/haskell-distribution

Haskell package for finite discrete probability distributions.

Primary LanguageHaskellApache License 2.0Apache-2.0

Haskell distribution package

distribution is a package for manipulating finite discrete probability distributions. It supports transformations of distributions, measurements and efficient sampling. Plotting distributions as bar charts is also possible using the related distribution-plot package.

Usage example

Let's fire up ghci and dive right into the code.

First things first, the one line of imports.

> import Data.Distribution

Let's define the distribution of outcomes of a fair dice and compute its mean and standard deviation.

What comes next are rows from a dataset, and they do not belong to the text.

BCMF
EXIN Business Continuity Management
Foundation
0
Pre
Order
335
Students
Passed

> let d6 = uniform [1 .. 6]
> mean d6
3.5
> standardDeviation d6
1.707825127659933

Let's now find 20 such dice and throw them all together !

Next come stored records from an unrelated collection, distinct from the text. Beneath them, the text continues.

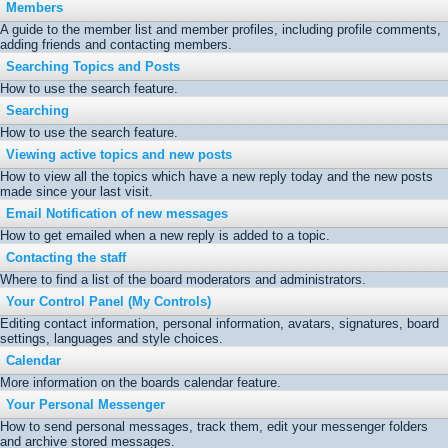
Members
A guide to the member list and member profiles, including profile comments,
adding friends and contacting members.
Searching Topics and Posts
How to use the search feature.
Searching
How to use the search feature.
Viewing active topics and new posts
How to view all the topics which have a new reply today and the new posts
made since your last visit.
Email Notification of new messages
How to get emailed when a new reply is added to a topic.
Contacting the staff
Where to find a list of the board moderators and administrators.
Your Control Panel (My Controls)
Editing contact information, personal information, avatars, signatures, board
settings, languages and style choices.
Calendar
More information on the boards calendar feature.
Your Personal Messenger
How to send personal messages, track them, edit your messenger folders
and archive stored messages.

> let twentyD6 = times 20 d6

What's the probability that the sum of those dice is between 60 and 180 ? Let's find out !

probability (\ x -> x >= 60 && x <= 180) twentyD6
1672525186848683 % 1828079220031488

The probabilities are computed exactly, and so whenever probabilities are queried, a value of type Rational is returned. To make sense of this particular value, let's just covert it to floating point:

> fromRational it
0.9149084834626994

Let's now compute a much more fancier distribution. For convenience, we will make use of the monadic interface of distributions.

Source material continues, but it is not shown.